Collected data
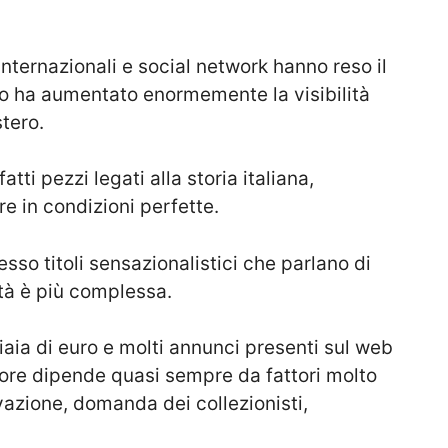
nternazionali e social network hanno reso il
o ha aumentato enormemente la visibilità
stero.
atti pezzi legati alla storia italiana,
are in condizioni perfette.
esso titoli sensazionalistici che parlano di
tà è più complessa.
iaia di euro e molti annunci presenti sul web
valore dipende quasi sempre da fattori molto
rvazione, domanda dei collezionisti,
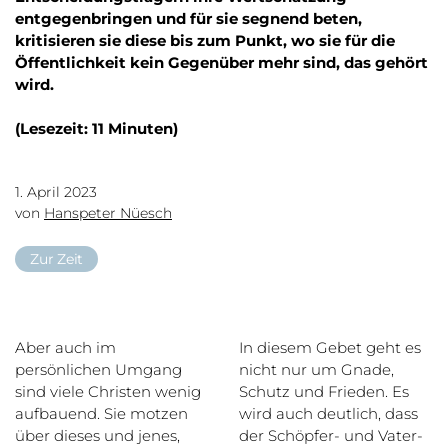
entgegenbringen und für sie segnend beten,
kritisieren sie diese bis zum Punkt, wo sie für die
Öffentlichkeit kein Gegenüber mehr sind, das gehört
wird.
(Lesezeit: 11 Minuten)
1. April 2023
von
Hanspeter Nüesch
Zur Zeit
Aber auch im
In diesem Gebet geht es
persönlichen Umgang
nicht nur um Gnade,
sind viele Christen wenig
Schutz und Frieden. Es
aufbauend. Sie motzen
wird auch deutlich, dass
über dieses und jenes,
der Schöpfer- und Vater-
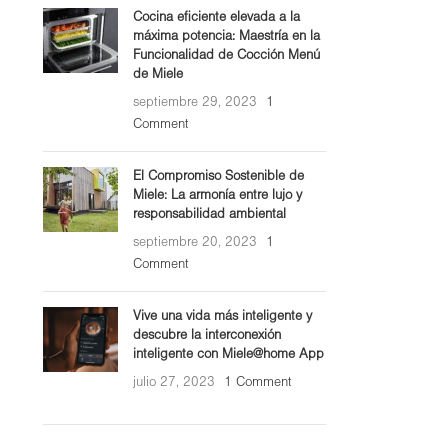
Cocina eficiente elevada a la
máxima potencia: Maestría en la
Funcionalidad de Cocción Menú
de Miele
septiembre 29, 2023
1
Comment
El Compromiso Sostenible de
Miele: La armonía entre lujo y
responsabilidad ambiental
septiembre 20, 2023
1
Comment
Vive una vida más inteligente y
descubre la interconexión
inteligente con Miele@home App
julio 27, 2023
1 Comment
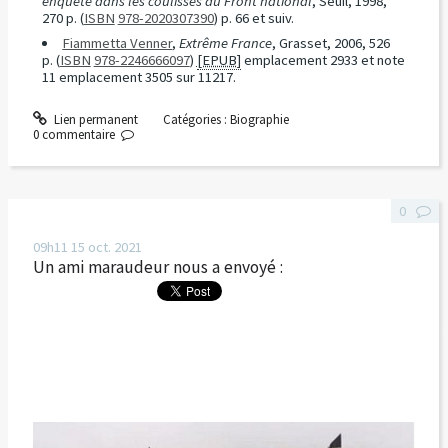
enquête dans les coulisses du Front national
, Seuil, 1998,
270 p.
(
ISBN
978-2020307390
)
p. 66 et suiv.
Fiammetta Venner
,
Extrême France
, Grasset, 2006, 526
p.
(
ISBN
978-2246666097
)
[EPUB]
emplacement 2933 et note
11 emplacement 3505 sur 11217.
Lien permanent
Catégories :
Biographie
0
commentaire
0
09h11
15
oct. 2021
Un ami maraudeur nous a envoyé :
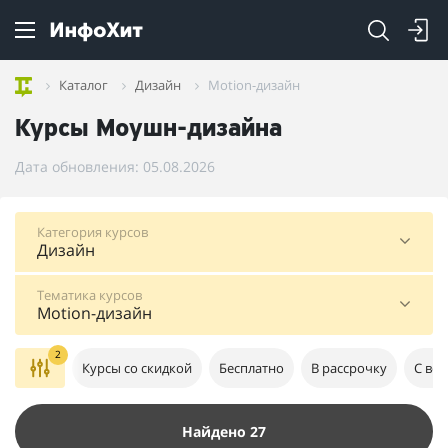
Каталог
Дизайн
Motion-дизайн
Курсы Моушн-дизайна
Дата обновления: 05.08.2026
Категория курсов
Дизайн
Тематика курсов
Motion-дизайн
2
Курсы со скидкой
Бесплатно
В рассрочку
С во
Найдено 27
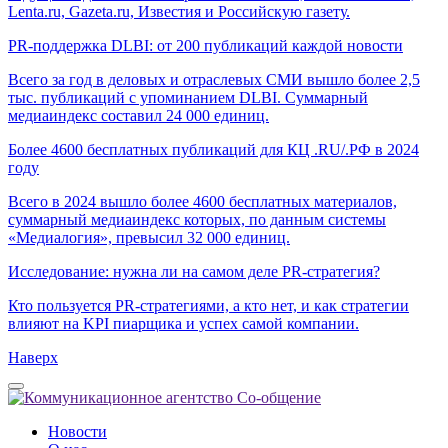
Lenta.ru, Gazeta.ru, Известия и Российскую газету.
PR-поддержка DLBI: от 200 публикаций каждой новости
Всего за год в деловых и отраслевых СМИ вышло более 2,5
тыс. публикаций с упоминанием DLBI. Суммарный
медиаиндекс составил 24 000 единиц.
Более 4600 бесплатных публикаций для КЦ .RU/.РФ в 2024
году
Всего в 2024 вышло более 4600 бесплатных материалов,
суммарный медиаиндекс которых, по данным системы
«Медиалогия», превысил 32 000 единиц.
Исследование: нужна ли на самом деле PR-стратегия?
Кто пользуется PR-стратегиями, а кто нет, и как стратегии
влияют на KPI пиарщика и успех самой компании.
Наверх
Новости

Exercise goal:
The answer must consist of the entries above, reproduced word for word, without any pictures.

Solved exercise:
nternazionali e social network hanno reso il
o ha aumentato enormemente la visibilità
stero.
atti pezzi legati alla storia italiana,
are in condizioni perfette.
esso titoli sensazionalistici che parlano di
tà è più complessa.
iaia di euro e molti annunci presenti sul web
valore dipende quasi sempre da fattori molto
rvazione, domanda dei collezionisti,
entgegenbringen und für sie segnend beten,
kritisieren sie diese bis zum Punkt, wo sie für die
Öffentlichkeit kein Gegenüber mehr sind, das gehört
wird.
(Lesezeit: 11 Minuten)
1. April 2023
von
Hanspeter Nüesch
Zur Zeit
Aber auch im
In diesem Gebet geht es
persönlichen Umgang
nicht nur um Gnade,
sind viele Christen wenig
Schutz und Frieden. Es
aufbauend. Sie motzen
wird auch deutlich, dass
über dieses und jenes,
der Schöpfer- und Vater-
Cocina eficiente elevada a la
máxima potencia: Maestría en la
Funcionalidad de Cocción Menú
de Miele
septiembre 29, 2023
1
Comment
El Compromiso Sostenible de
Miele: La armonía entre lujo y
responsabilidad ambiental
septiembre 20, 2023
1
Comment
Vive una vida más inteligente y
descubre la interconexión
inteligente con Miele@home App
julio 27, 2023
1 Comment
enquête dans les coulisses du Front national
, Seuil, 1998,
270 p.
(
ISBN
978-2020307390
)
p. 66 et suiv.
Fiammetta Venner
,
Extrême France
, Grasset, 2006, 526
p.
(
ISBN
978-2246666097
)
[EPUB]
emplacement 2933 et note
11 emplacement 3505 sur 11217.
Lien permanent
Catégories :
Biographie
0
commentaire
0
09h11
15
oct. 2021
Un ami maraudeur nous a envoyé :
Каталог
Дизайн
Motion-дизайн
Курсы Моушн-дизайна
Дата обновления: 05.08.2026
Категория курсов
Дизайн
Тематика курсов
Motion-дизайн
2
Курсы со скидкой
Бесплатно
В рассрочку
С во
Найдено 27
Lenta.ru, Gazeta.ru, Известия и Российскую газету.
PR-поддержка DLBI: от 200 публикаций каждой новости
Всего за год в деловых и отраслевых СМИ вышло более 2,5
тыс. публикаций с упоминанием DLBI. Суммарный
медиаиндекс составил 24 000 единиц.
Более 4600 бесплатных публикаций для КЦ .RU/.РФ в 2024
году
Всего в 2024 вышло более 4600 бесплатных материалов,
суммарный медиаиндекс которых, по данным системы
«Медиалогия», превысил 32 000 единиц.
Исследование: нужна ли на самом деле PR-стратегия?
Кто пользуется PR-стратегиями, а кто нет, и как стратегии
влияют на KPI пиарщика и успех самой компании.
Наверх
Новости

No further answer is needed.